[EXCERPTED DATA Boundary: Start]

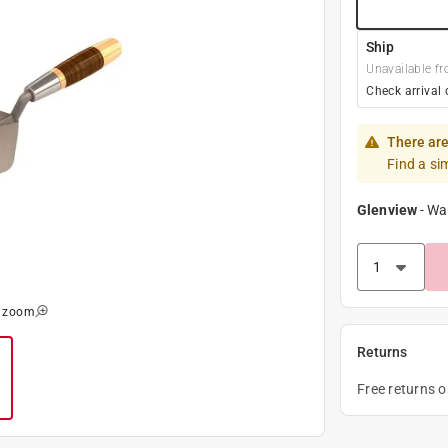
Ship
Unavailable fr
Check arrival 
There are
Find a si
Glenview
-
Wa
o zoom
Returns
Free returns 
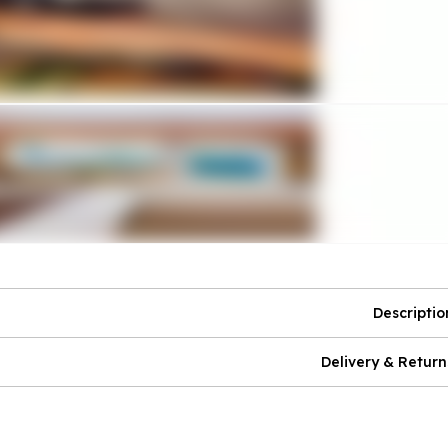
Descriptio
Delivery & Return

[EXCERPTED DATA Boundary: End]
[EXCERPTED DATA Boundary: Start]

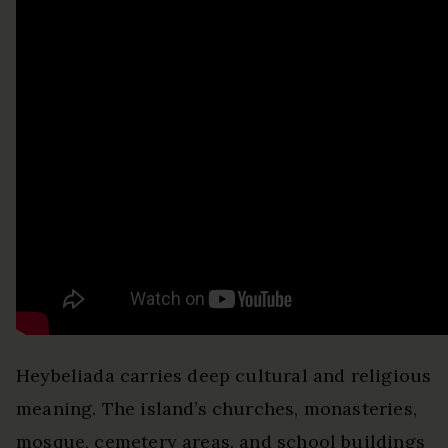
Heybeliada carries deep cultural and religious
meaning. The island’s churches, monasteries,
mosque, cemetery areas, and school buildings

[EXCERPTED DATA Boundary: End]

§ EXERCISE DIRECTIONS
Your reply should consist solely of the lines above from the line containing "Unavailable fr" up to and including the line containing "Delivery & Return", reproduced exactly, minus the pictures.

§ RESPONSE BELOW
Unavailable fr
Check arrival 
There are
Find a si
Glenview
-
Wa
o zoom
Returns
Free returns 
Descriptio
Delivery & Return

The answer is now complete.